Heart patient lives a normal and active life

Reshma Wati Kumar. Picture: SUPPLIED

LIVNG a normal and active life as a heart patient at times is difficult, but 44-year-old Reshma Wati Kumar has proved that even with rheumatic heart disease (RHD) you can still have an active life.

For the past 20 years, Ms Kumar has been living with RHD and has undergone heart surgery and has weekly injections.

“It was during my second pregnancy 20 years ago in 1998 that I was diagnosed with RHD. I had gone for my ante-natal clinic and I was told that my heart beat is a little faster and is not normal.

“So I was referred to a cardiac doctor. He did further assessment and tests, including ECG (electrocardiography) and echo. It was after these echo scans that I was diagnosed with RHD,” recalled Ms Kumar.

She was 24 years old at that time and had no idea what the word “rheumatic” even meant when she began to experience symptoms of RHD.

“I thought it had something to do with a cold. With my husband beside me, the doctor gave me a good explanation and told me that the valve of my heart — my mitral valve — was narrowing. I was really shocked and worried too because I was carrying a baby. So I read up everything I could find on RHD on the internet in order to know more about it. I remember having shortness of breath before I was diagnosed and after talking with a health worker about the symptoms, I believed I had rheumatic fever back in high school where I used to have frequent sore throat. So it is possible this disease was with me for a long time but it was not detected.

“In 2005, seven years after being diagnosed with RHD, I began to have symptoms that it has reached a severe stage,” said Ms Kumar.

“I began to have shortness of breath even at rest or while I’m sleeping. I cannot climb up the stairs or sweep the house. I had to have two pillows for sleeping because of the discomfort and sometimes I couldn’t sleep at all.”

Further assessments and examinations were carried out and the doctors recommended that she either have a mitral valve repair or replacement surgery. On October 12, 2005, at the Mercy Hospital in Auckland, New Zealand, Ms Kumar had a mitral valve repair surgery.

“I was also told that I will have to wait for another 10 to 15 years before I will have a replacement. It has now been 13 years and I will be going in two weeks’ time for my review.” However, family support helped her to overcome the challenges that came with RHD.

“My husband was very supportive during the time of my operation and my children, even though they were small, they supported me in any way they could.
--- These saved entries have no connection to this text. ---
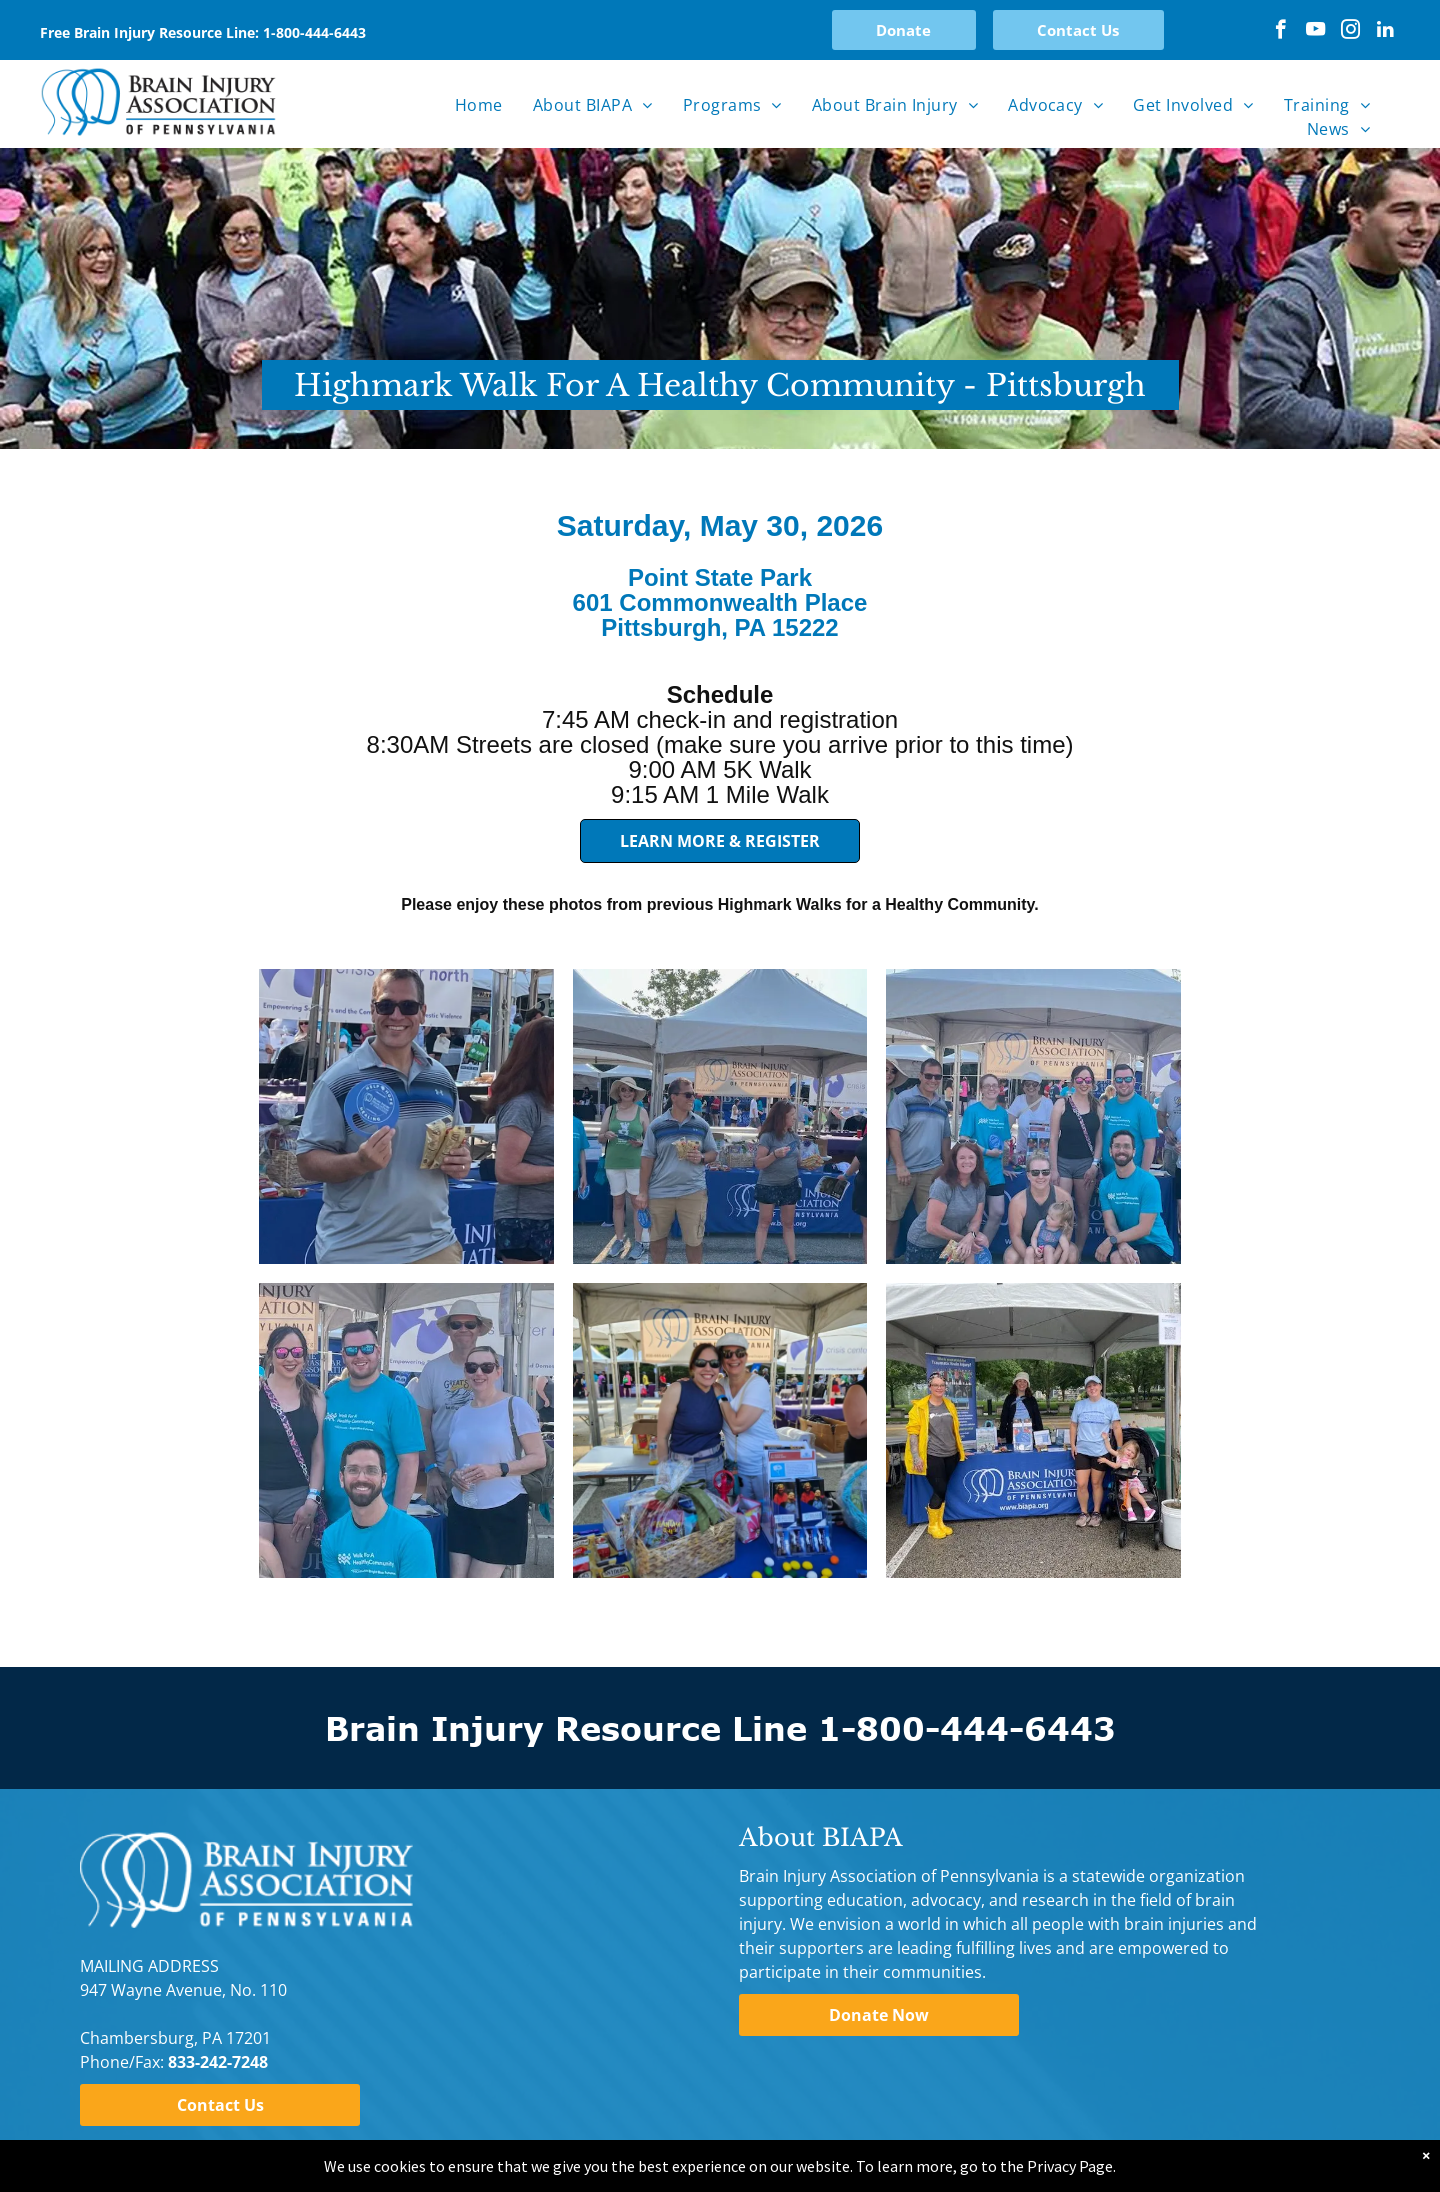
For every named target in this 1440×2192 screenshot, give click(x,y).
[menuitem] (479, 105)
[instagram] (1350, 32)
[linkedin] (1385, 32)
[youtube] (1315, 32)
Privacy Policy (131, 2150)
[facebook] (1280, 32)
Just their being around me gave me so much comfort.

“My parents were also there from day one, providing care and looking after my children while I was away for surgery as well as after surgery. My siblings also provided support in many ways. After surgery, most of the complications and discomfort disappeared and my family gave me enough reason not to dwell on my sickness, but to remain strong and continue with life.

That’s important because RHD does not stop someone from being successful in life. You can have RHD and still be successful.”

Ms Kumar recovered quickly with the support of her family.

“I was actually back at work four months after my surgery and everything carried on as normal.”

“I was going to parties, picnics, I did gardening and I was reminded to walk at least half an hour each day. “I attend post-operation care clinics at CWM, usually after every three or four months and I never miss my monthly benza injection at the Raiwaqa Health Centre,” she said.